Websites should be responsive

In most cases classic websites do not need a native app for improved interactivity. In this case, the only avenue for end users to understand what you stand for is the website. And that website better look good and load fast on my phone or I’ll just click on the next search result.

Remember m.mysite.com? What's wrong with that strategy?

Nothing. However, m.mysite.com was a solution for a time and age that has served its usefulness. Last decade, it was possible to make the distinction between “desktop” and “mobile” interfaces. Fast forward to 2012, the number, type and form-factor of devices accessing this content has dramatically changed. There is no more “desktop” and “mobile”, instead there are myriad devices of different form factors. The strategy of differentiating between a mobile and a desktop version does not work anymore.

Another problem is what I call “Design Consciousness”. Most apps created in the last decade were unconscious in this regard. Web and mobile apps created in the last decade had almost no resemblance to each other and therefore squandered a brand-building opportunity. This is natural since these apps were viewed differently, and probably even had different design teams and strategies.

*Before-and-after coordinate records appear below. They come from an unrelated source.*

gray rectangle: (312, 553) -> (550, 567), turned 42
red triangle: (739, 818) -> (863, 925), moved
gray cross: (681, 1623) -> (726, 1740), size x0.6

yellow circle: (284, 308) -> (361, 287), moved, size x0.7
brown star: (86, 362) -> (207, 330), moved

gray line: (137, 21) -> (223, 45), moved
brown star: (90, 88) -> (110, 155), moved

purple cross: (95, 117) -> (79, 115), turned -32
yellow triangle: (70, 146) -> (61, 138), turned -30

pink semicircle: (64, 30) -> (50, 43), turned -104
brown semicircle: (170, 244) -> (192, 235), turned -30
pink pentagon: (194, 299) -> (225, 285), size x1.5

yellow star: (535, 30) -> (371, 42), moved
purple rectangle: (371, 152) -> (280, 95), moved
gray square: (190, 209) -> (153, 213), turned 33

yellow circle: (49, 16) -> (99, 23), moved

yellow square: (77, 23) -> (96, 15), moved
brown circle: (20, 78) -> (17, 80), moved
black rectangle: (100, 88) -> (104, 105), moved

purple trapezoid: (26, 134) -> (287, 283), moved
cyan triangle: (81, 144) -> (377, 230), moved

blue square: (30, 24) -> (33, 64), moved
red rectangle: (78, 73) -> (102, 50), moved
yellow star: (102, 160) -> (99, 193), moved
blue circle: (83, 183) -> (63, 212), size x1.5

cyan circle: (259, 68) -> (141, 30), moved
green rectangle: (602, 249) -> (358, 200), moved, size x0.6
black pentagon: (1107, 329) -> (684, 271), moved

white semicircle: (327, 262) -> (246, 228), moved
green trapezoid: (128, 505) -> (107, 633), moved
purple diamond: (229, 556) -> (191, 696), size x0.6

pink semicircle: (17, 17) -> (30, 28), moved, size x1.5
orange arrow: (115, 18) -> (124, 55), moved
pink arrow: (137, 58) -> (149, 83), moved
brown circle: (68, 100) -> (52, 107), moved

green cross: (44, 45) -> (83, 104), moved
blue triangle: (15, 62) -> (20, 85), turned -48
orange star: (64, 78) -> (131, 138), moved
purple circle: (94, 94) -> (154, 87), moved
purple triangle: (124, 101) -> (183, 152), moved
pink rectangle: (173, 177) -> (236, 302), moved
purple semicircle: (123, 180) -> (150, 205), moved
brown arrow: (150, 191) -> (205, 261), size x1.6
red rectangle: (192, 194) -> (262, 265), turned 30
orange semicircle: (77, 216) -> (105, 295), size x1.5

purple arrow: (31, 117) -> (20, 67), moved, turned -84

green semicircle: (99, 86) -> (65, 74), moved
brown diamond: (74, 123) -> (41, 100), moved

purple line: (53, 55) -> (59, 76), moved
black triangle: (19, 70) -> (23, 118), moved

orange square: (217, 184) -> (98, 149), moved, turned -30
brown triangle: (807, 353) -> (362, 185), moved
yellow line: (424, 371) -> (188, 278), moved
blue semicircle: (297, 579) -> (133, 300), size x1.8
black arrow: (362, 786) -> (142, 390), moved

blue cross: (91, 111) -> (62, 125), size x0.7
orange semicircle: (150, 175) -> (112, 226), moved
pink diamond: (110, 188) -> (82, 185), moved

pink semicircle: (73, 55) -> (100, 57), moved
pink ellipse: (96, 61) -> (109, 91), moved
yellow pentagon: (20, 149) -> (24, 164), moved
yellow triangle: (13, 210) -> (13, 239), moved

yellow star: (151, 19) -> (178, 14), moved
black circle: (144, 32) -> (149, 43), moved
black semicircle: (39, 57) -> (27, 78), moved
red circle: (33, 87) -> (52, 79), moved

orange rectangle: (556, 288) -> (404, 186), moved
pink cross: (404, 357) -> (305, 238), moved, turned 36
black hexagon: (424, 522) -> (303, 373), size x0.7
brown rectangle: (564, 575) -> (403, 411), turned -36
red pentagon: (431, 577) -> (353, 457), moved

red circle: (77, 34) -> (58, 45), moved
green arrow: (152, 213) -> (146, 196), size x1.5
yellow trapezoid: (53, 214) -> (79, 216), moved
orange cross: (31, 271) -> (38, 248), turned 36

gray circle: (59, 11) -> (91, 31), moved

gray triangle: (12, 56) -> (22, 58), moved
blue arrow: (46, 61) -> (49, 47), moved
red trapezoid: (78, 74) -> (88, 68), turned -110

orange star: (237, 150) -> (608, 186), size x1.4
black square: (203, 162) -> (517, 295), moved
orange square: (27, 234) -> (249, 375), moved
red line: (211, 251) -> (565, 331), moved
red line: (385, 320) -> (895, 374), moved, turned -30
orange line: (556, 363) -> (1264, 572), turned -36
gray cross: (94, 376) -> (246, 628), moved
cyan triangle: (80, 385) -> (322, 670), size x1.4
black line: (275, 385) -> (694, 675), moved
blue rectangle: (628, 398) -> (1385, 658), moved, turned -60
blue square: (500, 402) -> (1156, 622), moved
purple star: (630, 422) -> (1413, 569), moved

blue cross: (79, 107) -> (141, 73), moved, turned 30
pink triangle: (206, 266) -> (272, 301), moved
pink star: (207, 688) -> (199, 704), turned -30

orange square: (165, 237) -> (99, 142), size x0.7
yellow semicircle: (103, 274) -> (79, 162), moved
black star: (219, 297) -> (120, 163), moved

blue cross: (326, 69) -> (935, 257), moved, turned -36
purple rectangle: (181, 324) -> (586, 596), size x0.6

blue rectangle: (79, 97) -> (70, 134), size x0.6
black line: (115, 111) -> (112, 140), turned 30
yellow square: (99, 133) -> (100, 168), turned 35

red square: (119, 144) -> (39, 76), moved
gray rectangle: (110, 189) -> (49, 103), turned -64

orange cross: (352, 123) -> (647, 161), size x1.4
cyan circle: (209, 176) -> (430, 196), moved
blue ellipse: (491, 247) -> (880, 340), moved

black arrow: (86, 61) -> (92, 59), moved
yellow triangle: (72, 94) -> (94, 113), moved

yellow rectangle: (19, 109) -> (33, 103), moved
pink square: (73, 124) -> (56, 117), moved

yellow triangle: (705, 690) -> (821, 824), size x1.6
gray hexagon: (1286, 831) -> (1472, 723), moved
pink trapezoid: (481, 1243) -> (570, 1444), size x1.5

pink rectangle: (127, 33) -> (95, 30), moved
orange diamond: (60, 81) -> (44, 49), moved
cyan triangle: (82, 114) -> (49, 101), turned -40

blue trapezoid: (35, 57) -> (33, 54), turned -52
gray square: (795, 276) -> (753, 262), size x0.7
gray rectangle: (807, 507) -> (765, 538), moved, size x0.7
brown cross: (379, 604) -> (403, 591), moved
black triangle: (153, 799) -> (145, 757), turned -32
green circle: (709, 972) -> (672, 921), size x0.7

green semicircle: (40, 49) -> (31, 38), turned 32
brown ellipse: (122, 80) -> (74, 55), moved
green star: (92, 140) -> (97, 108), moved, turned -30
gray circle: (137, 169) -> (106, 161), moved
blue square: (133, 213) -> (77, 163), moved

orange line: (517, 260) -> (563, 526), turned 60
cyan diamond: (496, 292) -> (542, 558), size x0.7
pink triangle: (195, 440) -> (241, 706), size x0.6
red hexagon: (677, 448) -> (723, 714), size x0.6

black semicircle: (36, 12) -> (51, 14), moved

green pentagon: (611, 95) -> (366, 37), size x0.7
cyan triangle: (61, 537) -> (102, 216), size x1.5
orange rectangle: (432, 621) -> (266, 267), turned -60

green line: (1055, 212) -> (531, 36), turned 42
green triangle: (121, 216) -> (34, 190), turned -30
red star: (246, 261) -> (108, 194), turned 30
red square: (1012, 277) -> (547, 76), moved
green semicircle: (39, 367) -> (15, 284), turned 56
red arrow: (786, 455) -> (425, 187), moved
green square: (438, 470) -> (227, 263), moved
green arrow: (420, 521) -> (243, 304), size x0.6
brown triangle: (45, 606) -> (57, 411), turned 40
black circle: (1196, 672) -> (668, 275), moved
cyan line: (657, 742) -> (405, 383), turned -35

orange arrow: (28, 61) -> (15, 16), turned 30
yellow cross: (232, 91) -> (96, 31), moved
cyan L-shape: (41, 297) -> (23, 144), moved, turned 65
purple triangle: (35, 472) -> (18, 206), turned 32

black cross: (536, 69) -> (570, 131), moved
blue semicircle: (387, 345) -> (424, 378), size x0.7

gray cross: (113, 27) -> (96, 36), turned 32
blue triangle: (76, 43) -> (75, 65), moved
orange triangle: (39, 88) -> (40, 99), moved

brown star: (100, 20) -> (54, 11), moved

Responsive design came about as a natural outcome of all of the following:

  • Speed of cellular networks.
  • Processing speed of devices carried by users.
  • Touch interfaces.
  • Mobile and Tablet form factors with a bizarre array of resolutions.
  • HTML5 and CSS3 improvements.
  • Modern browser compatibility and standards adherence.


A responsive strategy saves you money as it covers all potential customers that reach your website or app without the need for separate investments for each. It is imperative to have a responsive strategy to reach out to the widest audience possible.